KAPI Filmi, Ayla Kutlu / Bir Göçmen Kuştu O kitabı

Sonunda "Kapı"  filmini izledim. Beğendim mi diye soracak olursanız,  hem evet hem hayır.
Oyuncular çok iyiydi, konusu itibari ile kitaptan kopmadan birebir nerdeyse çekmişler ama belgesel gibi olmuş. Herşeyi o kadar hızlı geçmişler ki rahatsız oldum.
Örneğin Emerenc karakterinde birkaç konu vardı güçlü olan onu filmde daha baskın verebilirlerdi ; birde köpeğin bulunduğu ve Emerenc'in ölüm anında ulusunu çok zayıf kalmış. Yani anlayacağınız pek umduğumu bulamadım.....
Uzun zamandır okuduğum ve yeni bitirebildiğim harika bir yazardan ve kitaptan bahsetmek istiyorum size blog.
Kanaatimce fazla reklamı yapılamamış yazarlarımızdan. Elbet bilenler biliyor ama benim gibi geç keşfettiysen yazarı üzülüyorsun....
Evet evet Ayla Kutlu'dan bahsediyorum. Kendisini Üsküdar Sahaf Festivalinden aldığım "Bir Göçmen Kuştu O"  kitabı ile tanıdım. Ve hayran kaldım anlatım diline, ve dedim ki kendime neden bu kadar iyi yazarların reklamı iyi yapılmaz,  sesi duyurulmaz......

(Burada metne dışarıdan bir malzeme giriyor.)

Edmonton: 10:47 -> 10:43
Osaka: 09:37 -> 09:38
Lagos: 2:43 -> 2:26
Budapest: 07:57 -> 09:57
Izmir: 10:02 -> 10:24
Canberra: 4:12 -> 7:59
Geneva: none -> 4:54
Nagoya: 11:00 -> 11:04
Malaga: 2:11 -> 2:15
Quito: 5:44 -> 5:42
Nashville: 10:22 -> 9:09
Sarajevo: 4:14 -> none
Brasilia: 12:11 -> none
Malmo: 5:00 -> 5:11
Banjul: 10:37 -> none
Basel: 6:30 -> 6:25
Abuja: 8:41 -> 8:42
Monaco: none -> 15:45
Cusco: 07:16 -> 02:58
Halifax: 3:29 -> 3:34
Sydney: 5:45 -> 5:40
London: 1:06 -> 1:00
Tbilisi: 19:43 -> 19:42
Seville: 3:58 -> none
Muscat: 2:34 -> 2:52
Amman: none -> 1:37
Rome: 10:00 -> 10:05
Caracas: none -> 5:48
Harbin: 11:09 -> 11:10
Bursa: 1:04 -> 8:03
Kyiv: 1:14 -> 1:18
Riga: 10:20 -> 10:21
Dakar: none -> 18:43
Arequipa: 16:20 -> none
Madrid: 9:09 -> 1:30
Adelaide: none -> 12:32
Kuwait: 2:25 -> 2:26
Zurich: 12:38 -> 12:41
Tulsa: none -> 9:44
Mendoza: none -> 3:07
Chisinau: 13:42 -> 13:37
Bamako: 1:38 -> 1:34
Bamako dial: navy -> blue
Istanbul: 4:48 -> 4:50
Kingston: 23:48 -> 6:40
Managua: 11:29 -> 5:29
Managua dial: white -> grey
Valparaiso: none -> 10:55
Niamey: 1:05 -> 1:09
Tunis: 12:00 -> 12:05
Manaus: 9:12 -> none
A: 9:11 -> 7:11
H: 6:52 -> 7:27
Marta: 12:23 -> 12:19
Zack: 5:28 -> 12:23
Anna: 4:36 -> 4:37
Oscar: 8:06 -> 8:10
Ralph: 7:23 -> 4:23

Konu olarak acıklı ama yazar anlatırken acıtasyon yaparak sizi sıkmıyor....
Bir aile düşününki bir düğün gecesi evin  babası karısının ve oğlunun gözü önünde öldürülsün hemde dostu tarafından,  karısına tecavüz etsinler... Ve o aile memleketinden, köyünden göç etsin hem bu yaşadıkları olay yüzünden hem de savaş yüzünden.
Arada geçmişe geçişler yapmış yazar ama siz okurken konudan hiç kopmuyorsunuz.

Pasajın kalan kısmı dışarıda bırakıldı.